446PD - Phase Ib dose-escalation study of the Akt inhibitor ipatasertib (Ipat) with paclitaxel (P) in patients (pts) with advanced solid tumors

Date 28 September 2014
Event ESMO 2014
Session Developmental therapeutics
Topics Anti-Cancer Agents & Biologic Therapy
Drug Development
Translational Research
Presenter Steven Isakoff
Citation Annals of Oncology (2014) 25 (suppl_4): iv146-iv164. 10.1093/annonc/mdu331
Authors S.J. Isakoff1, J.R. Infante2, D. Juric1, W.Y. Chan3, S. Jia3, L. Musib3, J. Zhu3, R. Meng4, P.H. Patel4, J. Bendell5
  • 1Department Of Hematology And Medical Oncology, Massachusetts General Hospital, 02114 - Boston/US
  • 2Drug Development, Sarah Cannon Research Institute, 37203 - Nashville/US
  • 3Exploratory Clinical Development, Genentech, INC., 94080 - So San Francisco/US
  • 4Exploratory Clinical Development, Genentech, 94080 - So San Francisco/US
  • 5Drug Development Unit, Sarah Cannon Research Institute, 37203 - Nashville/US




Solid tumors, including breast cancers, may have aberrant activation of PI3K/Akt signaling, which may cause chemoresistance; thus, inhibition of Akt signaling may improve chemotherapeutic efficacy. Ipat (GDC-0068) is a potent ATP-competitive small molecule inhibitor of all Akt isoforms (maximum tolerated dose 600 mg oral once daily [QD] with downregulation of Akt signaling > 100 mg). In preclinical models, Ipat synergistically combined with P.


Eligible pts with metastatic solid tumors, treated with up to 3 prior chemotherapy regimens, and an expansion cohort of HER2-negative (neg) breast cancer (BC) pts, received P 90 mg/m2 on Days 1, 8, and 15, with escalating doses of Ipat QD on Days 1-21 every 28 days. Pharmacokinetic (PK) samples were collected, and archival tumors were assessed for PTEN status by immunohistochemistry and PIK3CA mutations (mut) by PCR.


As of 1 April 2014, 27 pts with median age 58 (range 41-80), ECOG PS 0-1, enrolled at 400 mg (n = 21) or 600 mg (n = 6) and received median 3 cycles of Ipat (range 1-12). Grade ≥ 2 adverse events (AEs) related to Ipat in ≥ 10% of pts were diarrhea (44%), fatigue (22%), and hyperglycemia (11%). Grade 3 AEs related to Ipat occurred mostly at 600 mg (83%) vs 400 mg (14%), including diarrhea (n = 6), hyperglycemia (n = 3), dehydration (n = 2), anemia (n = 1), neutropenia (n = 1), and rash (n = 1). No dose-limiting toxicities occurred, but based on cumulative safety, the recommended phase II dose (RP2D) is Ipat 400 mg with P. There was comparable PK of Ipat and P to single agents. Partial responses by RECIST v1.1 were seen in 6 pts (22%), including HER2-neg or triple-neg BC (TNBC) pts who had progressed on P (n = 4) or PI3K inhibitors (n = 2) or had tumors with PI3K/Akt alterations [PTEN loss (n = 1) or PIK3CA mut (n = 2)]. Time on study > 6 months occurred in 5 pts, including HER2-neg BC with PIK3CA mut (n = 3).

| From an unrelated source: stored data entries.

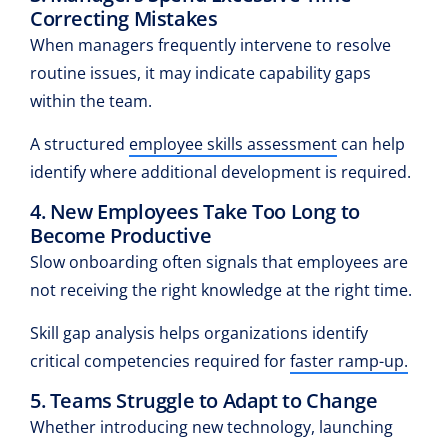
Correcting Mistakes
When managers frequently intervene to resolve
routine issues, it may indicate capability gaps
within the team.
A structured
employee skills assessment
can help
identify where additional development is required.
4. New Employees Take Too Long to
Become Productive
Slow onboarding often signals that employees are
not receiving the right knowledge at the right time.
Skill gap analysis helps organizations identify
critical competencies required for
faster ramp-up.
5. Teams Struggle to Adapt to Change
Whether introducing new technology, launching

The RP2D of Ipat with P is 400 mg, which is well-tolerated with a safety profile consistent with the single agent. Anti-tumor activity was seen, including HER2-neg or TNBC with PI3K/Akt activation. Updated safety, efficacy, PK, and biomarker data will be presented.


W.Y. Chan, S. Jia, L. Musib, J. Zhu, R. Meng and P.H. Patel: Employee of Genentech, Inc. All other authors have declared no conflicts of interest.